How can I search an xlsx file for a specific string variable? Example:
ORIGINAL TEXT FILE:
one - a b c
two - a b c
three - a b c
four - a b c
five - a b c
XLSX FILE:
two
three
five
OUTPUT CSV FILE:
The following in two columns:
two a
two b
two c
three a
three b
three c
five a
five b
five c
In short, I am going line-by-line in my original text file, selecting a specific string such as 'one', 'two', or 'three' and I am looking to see if that string exists in the xlsx file (I realize that it might be more ideal to search the other way around, but I'm trying to keep things very simple as this is only a section of my code). Ultimately I then identify the a,b,c paramaters and send it all out to a csv file.

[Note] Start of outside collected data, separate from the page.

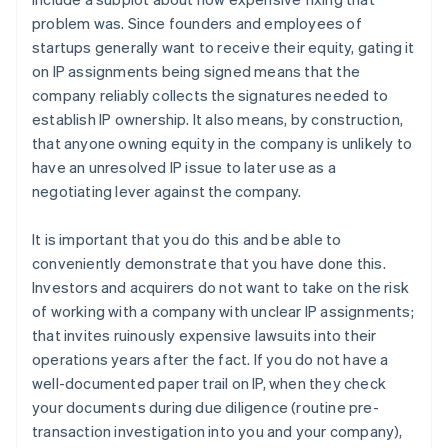
problem was. Since founders and employees of
startups generally want to receive their equity, gating it
on IP assignments being signed means that the
company reliably collects the signatures needed to
establish IP ownership. It also means, by construction,
that anyone owning equity in the company is unlikely to
have an unresolved IP issue to later use as a
negotiating lever against the company.
It is important that you do this and be able to
conveniently demonstrate that you have done this.
Investors and acquirers do not want to take on the risk
of working with a company with unclear IP assignments;
that invites ruinously expensive lawsuits into their
operations years after the fact. If you do not have a
well-documented paper trail on IP, when they check
your documents during due diligence (routine pre-
transaction investigation into you and your company),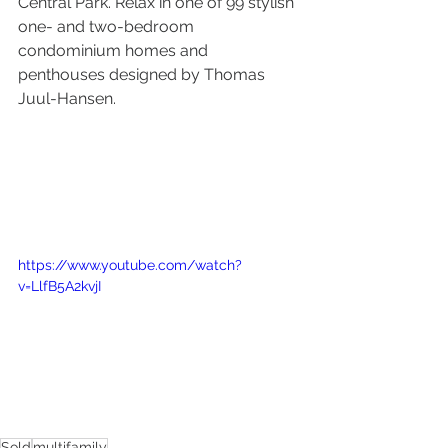
Central Park. Relax in one of 99 stylish 
one- and two-bedroom 
condominium homes and 
penthouses designed by Thomas 
Juul-Hansen.
https://www.youtube.com/watch?
v=LlfB5A2kvjI
Sold
multifamily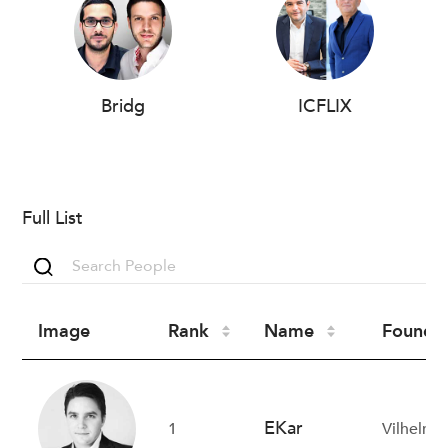
Bridg
ICFLIX
Full List
Image
Rank
Name
Founder
EKar
1
Vilhelm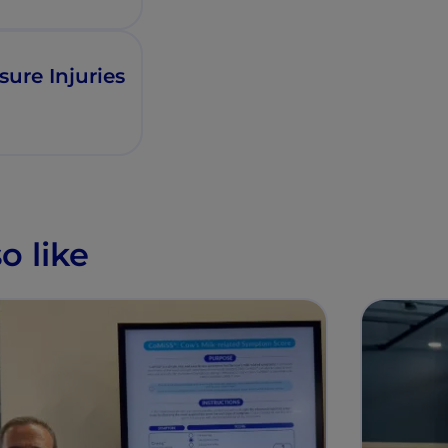
sure Injuries
o like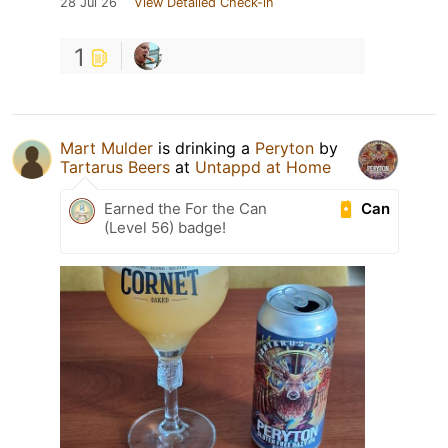
28 Jul 26
View Detailed Check-in
1
Mart Mulder
is drinking a
Peryton
by
Tartarus Beers
at
Untappd at Home
Can
Earned the For the Can
(Level 56) badge!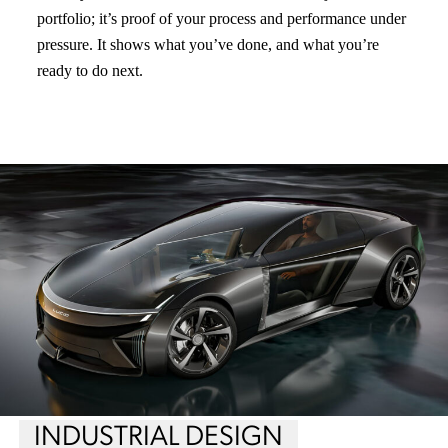
portfolio; it’s proof of your process and performance under
pressure. It shows what you’ve done, and what you’re
ready to do next.
INDUSTRIAL DESIGN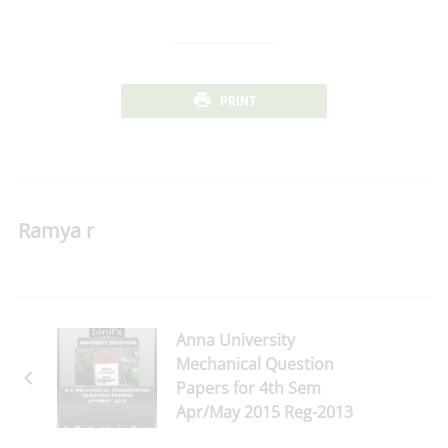
PRINT
Ramya r
Anna University
Mechanical Question
Papers for 4th Sem
Apr/May 2015 Reg-2013
Download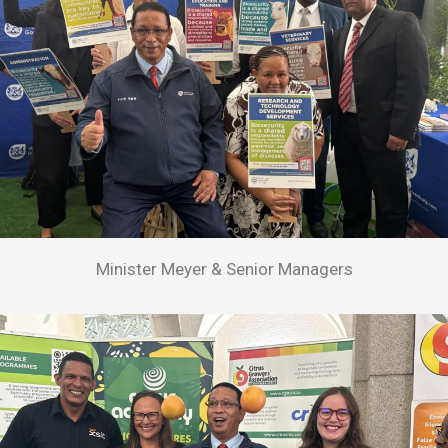
Minister Meyer & Senior Managers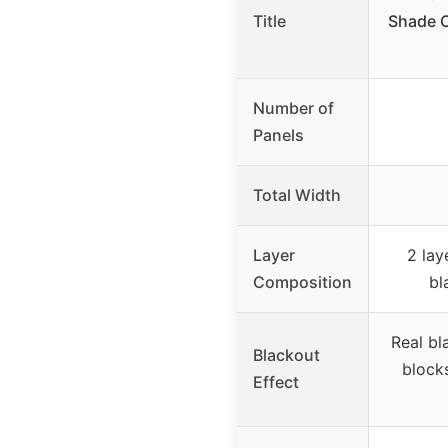
Title
Shade C
Number of
Panels
Total Width
Layer
2 lay
Composition
bl
Real bl
Blackout
block
Effect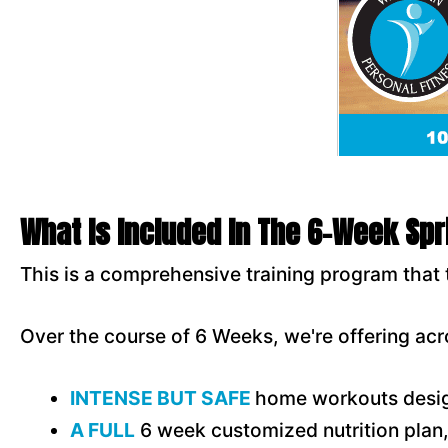
What Is Included In The 6-Week Sp
This is a comprehensive training program that 
Over the course of 6 Weeks, we're offering acr
INTENSE BUT SAFE
home workouts desig
A FULL
6 week customized nutrition plan, 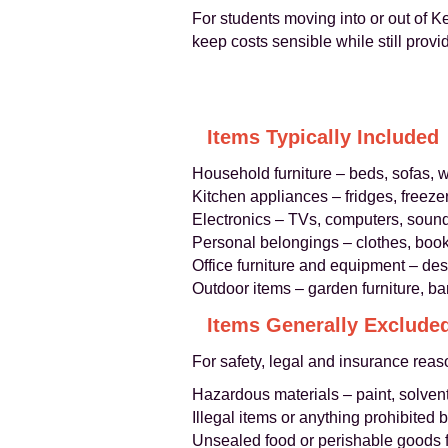
For students moving into or out of 
keep costs sensible while still provi
Items Typically Included
Household furniture – beds, sofas, w
Kitchen appliances – fridges, freez
Electronics – TVs, computers, sound
Personal belongings – clothes, boo
Office furniture and equipment – desk
Outdoor items – garden furniture, b
Items Generally Exclude
For safety, legal and insurance rea
Hazardous materials – paint, solvent
Illegal items or anything prohibited 
Unsealed food or perishable goods 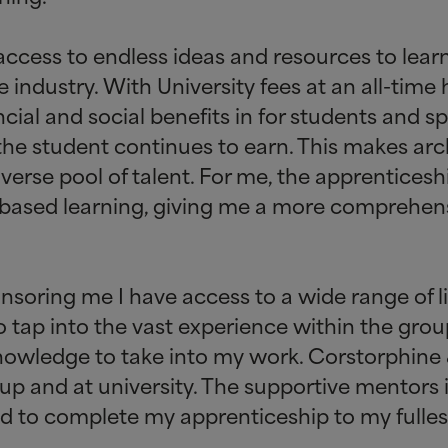
ccess to endless ideas and resources to lear
industry. With University fees at an all-time 
ncial and social benefits in for students and 
 the student continues to earn. This makes ar
verse pool of talent. For me, the apprentices
based learning, giving me a more comprehen
soring me I have access to a wide range of liv
 tap into the vast experience within the group
knowledge to take into my work. Corstorphine
up and at university. The supportive mentors 
ed to complete my apprenticeship to my fullest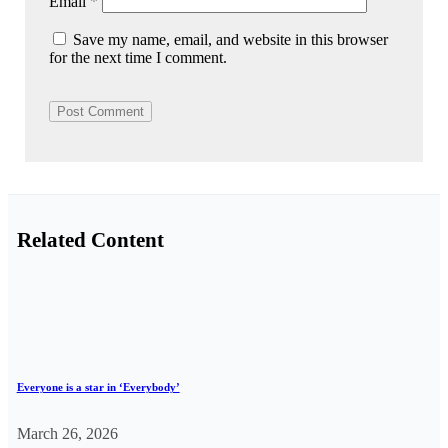
Email
*
Save my name, email, and website in this browser
for the next time I comment.
Related Content
Everyone is a star in ‘Everybody’
March 26, 2026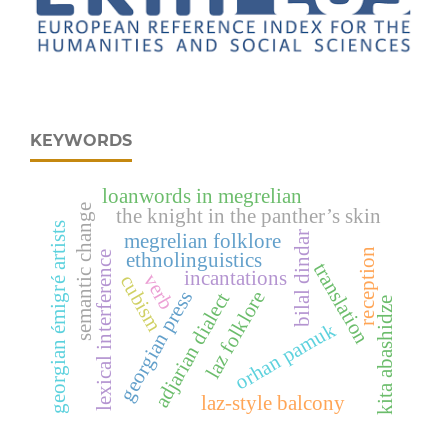
KEYWORDS
loanwords in megrelian
semantic change
the knight in the panther’s skin
georgian émigré artists
bilal dindar
megrelian folklore
reception
ethnolinguistics
lexical interference
translation
incantations
verb
cubism
laz folklore
georgian press
adjarian dialect
kita abashidze
orhan pamuk
laz-style balcony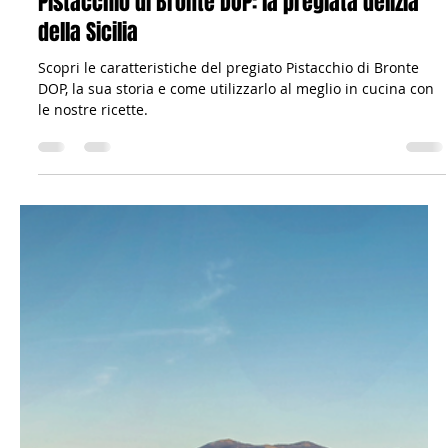
Il viandante siciliano
Mar 18, 2023
6 min read
Gastronomy: Recipes & Co.
Pistacchio di Bronte DOP: la pregiata delizia
della Sicilia
Scopri le caratteristiche del pregiato Pistacchio di Bronte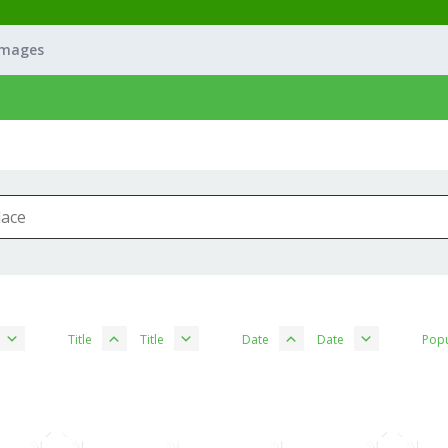
Images
Title
Title
Date
Date
Popu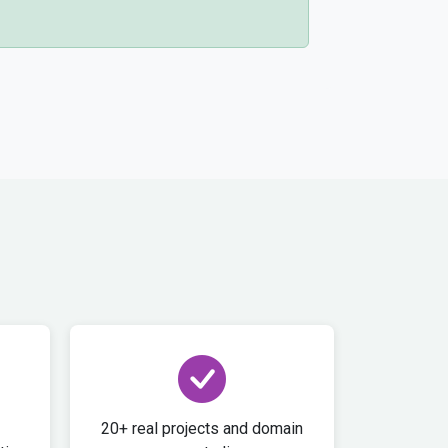
20+ real projects and domain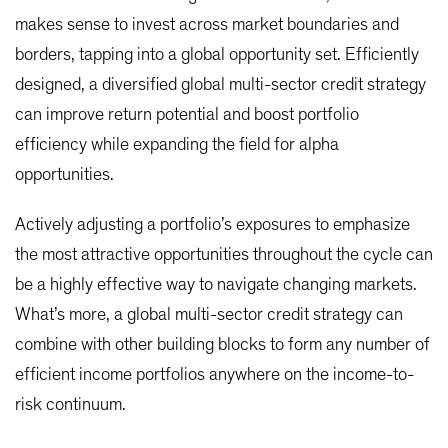
makes sense to invest across market boundaries and
borders, tapping into a global opportunity set. Efficiently
designed, a diversified global multi-sector credit strategy
can improve return potential and boost portfolio
efficiency while expanding the field for alpha
opportunities.
Actively adjusting a portfolio’s exposures to emphasize
the most attractive opportunities throughout the cycle can
be a highly effective way to navigate changing markets.
What’s more, a global multi-sector credit strategy can
combine with other building blocks to form any number of
efficient income portfolios anywhere on the income-to-
risk continuum.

-- I already imported os, csv, re, openpyxl, load_workbook (from openpyxl), sys, and set default encoding to utf-8
with open("OriginalTextFile.txt", 'r') as SearchList:
for line in SearchList:
line_text = str(line)
try:
test_query = re.search('start (.+?) end', line_text).group(1)
print test_query # confirms that I AM getting the correct test_query
if str(test_query) in load_workbook('Subset.xlsx', read_only=True):
print 'FOUND IT IN SUBSET!'
----- Continues -----
My question lies within line 7 specifically; how can I identify the existence of a specific string (eg. "one") in my subset.xlsx file? Is this line correct and I'm just missing something simple? Any additional suggestions, links, tutorials, documentations are welcome!
Thank you very much, in advance!